**AIM OF THE EXERCISE**
Only lines containing "label" belong in the answer, each copied from the entries below.

[Items from a data source]
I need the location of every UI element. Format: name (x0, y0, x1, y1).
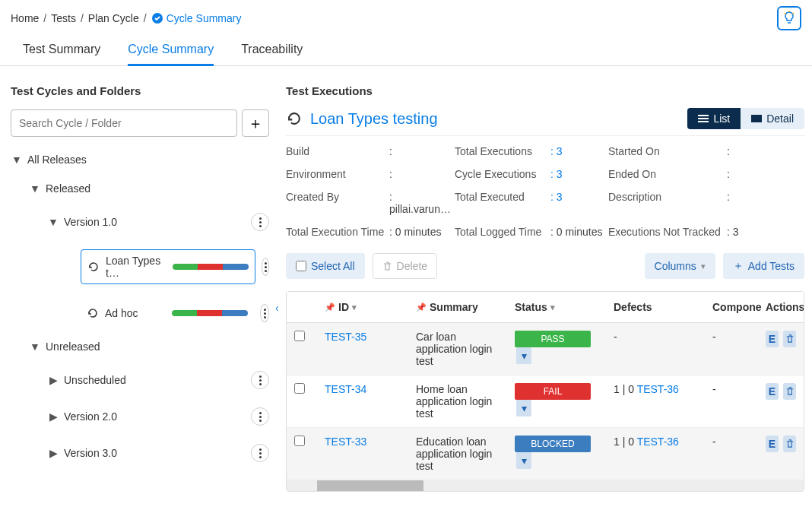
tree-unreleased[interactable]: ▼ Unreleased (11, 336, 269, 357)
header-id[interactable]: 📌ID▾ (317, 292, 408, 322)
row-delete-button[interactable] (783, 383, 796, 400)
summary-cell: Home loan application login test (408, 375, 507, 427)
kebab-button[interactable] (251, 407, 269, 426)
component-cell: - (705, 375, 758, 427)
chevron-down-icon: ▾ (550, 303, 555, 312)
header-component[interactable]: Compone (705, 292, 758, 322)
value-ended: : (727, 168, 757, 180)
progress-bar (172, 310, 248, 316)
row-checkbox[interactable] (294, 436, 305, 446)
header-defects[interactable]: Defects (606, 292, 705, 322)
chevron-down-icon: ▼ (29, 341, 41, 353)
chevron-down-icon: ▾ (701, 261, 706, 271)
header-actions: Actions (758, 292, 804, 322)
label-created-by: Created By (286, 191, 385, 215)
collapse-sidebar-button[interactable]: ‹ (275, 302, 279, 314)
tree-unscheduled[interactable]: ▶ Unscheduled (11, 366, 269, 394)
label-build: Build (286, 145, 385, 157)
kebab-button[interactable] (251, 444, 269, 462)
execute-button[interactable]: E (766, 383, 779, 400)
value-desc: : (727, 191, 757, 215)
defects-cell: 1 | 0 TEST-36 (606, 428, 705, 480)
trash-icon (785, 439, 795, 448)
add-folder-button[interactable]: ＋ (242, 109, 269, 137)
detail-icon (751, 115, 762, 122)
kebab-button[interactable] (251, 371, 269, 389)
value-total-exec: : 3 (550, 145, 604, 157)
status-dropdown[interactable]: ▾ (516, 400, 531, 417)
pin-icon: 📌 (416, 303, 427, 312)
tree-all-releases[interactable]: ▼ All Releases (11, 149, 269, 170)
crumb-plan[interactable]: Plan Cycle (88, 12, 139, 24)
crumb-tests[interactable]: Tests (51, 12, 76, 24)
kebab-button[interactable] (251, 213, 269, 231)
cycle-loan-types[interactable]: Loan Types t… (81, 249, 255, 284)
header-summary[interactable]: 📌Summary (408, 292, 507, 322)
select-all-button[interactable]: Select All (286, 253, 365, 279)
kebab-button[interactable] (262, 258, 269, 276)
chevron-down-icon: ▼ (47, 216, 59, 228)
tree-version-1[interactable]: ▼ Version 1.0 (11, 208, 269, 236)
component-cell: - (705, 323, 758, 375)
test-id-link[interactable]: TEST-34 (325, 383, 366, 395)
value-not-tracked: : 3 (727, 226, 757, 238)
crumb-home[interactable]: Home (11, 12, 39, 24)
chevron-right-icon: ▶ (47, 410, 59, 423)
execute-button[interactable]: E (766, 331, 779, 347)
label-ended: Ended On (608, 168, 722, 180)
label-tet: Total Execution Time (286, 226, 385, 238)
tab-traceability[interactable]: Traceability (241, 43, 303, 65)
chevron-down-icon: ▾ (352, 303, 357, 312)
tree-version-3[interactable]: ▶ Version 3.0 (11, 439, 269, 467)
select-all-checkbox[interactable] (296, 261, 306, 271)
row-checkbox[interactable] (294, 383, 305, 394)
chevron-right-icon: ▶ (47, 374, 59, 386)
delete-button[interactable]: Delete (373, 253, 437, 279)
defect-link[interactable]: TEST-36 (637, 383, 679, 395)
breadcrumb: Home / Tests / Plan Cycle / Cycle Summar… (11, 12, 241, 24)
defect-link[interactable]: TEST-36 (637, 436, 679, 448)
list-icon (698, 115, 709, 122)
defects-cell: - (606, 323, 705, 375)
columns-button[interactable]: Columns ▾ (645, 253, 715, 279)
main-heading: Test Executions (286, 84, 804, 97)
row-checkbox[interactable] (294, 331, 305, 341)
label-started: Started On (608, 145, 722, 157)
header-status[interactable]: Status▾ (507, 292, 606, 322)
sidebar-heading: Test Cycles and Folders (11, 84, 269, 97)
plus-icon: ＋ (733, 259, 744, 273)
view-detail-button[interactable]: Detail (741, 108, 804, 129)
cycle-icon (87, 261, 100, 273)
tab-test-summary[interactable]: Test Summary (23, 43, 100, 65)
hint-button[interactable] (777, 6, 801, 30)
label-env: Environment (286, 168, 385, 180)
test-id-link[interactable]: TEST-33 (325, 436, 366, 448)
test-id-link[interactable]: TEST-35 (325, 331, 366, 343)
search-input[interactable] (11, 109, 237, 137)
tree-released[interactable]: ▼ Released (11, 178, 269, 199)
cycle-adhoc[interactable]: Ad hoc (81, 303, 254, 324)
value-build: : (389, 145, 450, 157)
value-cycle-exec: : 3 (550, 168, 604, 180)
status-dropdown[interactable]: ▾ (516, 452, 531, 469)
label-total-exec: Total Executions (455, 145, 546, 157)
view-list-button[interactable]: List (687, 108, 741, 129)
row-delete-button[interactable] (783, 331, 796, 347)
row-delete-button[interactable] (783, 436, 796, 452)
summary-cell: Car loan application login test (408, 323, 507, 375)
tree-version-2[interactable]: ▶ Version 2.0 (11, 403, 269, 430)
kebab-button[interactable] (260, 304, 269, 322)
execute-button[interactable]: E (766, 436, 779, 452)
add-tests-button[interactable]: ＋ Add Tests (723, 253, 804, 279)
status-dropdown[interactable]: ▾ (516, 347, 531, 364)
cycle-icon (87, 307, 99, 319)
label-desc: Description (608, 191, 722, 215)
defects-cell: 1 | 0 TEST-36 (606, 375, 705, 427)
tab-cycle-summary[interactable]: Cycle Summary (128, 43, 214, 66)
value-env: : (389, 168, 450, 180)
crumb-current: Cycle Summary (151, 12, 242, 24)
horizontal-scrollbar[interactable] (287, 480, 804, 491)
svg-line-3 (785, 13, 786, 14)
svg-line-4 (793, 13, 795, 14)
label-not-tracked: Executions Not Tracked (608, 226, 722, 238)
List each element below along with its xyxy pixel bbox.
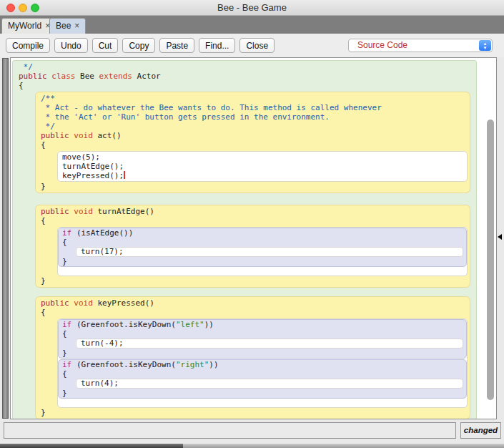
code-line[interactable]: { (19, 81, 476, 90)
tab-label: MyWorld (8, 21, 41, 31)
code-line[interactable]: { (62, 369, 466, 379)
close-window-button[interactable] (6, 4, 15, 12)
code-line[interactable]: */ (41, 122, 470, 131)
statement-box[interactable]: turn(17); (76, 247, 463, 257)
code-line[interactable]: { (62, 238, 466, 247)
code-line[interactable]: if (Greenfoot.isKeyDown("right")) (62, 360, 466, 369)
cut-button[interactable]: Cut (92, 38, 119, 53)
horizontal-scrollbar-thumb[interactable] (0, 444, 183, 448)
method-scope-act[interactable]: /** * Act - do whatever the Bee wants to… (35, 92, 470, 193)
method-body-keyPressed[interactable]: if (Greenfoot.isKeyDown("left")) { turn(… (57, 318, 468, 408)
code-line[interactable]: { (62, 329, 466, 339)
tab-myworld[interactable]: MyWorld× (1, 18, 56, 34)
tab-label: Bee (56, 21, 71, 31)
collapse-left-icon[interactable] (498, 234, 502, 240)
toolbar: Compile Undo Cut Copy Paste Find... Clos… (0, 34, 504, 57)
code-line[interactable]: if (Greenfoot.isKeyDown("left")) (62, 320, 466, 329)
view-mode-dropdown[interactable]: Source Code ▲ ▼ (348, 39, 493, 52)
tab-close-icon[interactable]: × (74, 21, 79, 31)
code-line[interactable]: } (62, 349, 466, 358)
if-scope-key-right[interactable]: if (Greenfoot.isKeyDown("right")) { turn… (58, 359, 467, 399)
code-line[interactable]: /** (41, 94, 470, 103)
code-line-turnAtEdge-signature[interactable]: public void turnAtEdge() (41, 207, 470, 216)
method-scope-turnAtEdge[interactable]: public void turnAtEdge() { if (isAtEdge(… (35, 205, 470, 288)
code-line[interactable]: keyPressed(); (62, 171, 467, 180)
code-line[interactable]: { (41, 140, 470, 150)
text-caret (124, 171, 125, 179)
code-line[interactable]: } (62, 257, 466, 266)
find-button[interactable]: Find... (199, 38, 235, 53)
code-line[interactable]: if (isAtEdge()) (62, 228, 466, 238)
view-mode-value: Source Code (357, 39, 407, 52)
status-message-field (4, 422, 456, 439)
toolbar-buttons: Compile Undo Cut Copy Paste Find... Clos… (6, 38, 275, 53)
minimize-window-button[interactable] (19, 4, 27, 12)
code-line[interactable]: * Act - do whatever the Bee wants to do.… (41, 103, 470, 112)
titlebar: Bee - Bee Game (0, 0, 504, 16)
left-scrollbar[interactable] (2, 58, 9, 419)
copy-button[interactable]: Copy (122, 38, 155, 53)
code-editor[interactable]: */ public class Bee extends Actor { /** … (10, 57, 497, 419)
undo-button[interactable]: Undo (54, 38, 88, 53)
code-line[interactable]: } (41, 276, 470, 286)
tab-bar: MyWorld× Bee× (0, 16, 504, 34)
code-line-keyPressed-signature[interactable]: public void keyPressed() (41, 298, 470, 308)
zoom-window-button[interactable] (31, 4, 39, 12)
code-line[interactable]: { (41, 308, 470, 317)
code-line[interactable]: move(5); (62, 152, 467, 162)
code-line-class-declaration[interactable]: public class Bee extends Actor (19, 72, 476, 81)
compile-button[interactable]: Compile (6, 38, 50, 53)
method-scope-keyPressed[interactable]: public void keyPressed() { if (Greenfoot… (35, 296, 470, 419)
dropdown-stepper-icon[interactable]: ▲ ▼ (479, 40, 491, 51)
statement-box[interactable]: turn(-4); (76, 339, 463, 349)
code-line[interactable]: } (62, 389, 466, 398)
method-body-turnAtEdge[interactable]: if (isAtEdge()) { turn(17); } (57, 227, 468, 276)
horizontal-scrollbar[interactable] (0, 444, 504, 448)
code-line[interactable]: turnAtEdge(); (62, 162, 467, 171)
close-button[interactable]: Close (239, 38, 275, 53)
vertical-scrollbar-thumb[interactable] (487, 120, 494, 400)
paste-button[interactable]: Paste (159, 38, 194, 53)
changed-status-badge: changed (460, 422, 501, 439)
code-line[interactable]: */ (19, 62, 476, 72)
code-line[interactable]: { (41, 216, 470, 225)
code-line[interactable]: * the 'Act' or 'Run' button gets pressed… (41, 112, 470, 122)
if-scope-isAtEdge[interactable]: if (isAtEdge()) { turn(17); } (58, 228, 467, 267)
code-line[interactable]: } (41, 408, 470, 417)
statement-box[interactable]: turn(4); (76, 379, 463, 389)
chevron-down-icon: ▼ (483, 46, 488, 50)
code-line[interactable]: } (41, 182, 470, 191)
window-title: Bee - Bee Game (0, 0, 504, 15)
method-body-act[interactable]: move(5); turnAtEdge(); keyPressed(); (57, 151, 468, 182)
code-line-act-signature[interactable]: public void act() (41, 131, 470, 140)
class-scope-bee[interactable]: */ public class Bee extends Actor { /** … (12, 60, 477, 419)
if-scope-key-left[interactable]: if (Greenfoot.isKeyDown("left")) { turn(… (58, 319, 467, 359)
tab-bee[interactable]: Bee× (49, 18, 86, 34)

**EXERCISE SOLUTION**
label-created-by: Created By (286, 191, 385, 215)
label-build: Build (286, 145, 385, 157)
label-ended: Ended On (608, 168, 722, 180)
label-tet: Total Execution Time (286, 226, 385, 238)
label-started: Started On (608, 145, 722, 157)
label-env: Environment (286, 168, 385, 180)
label-total-exec: Total Executions (455, 145, 546, 157)
label-desc: Description (608, 191, 722, 215)
label-not-tracked: Executions Not Tracked (608, 226, 722, 238)
tab-label: MyWorld (8, 21, 41, 31)
tab-label: Bee (56, 21, 71, 31)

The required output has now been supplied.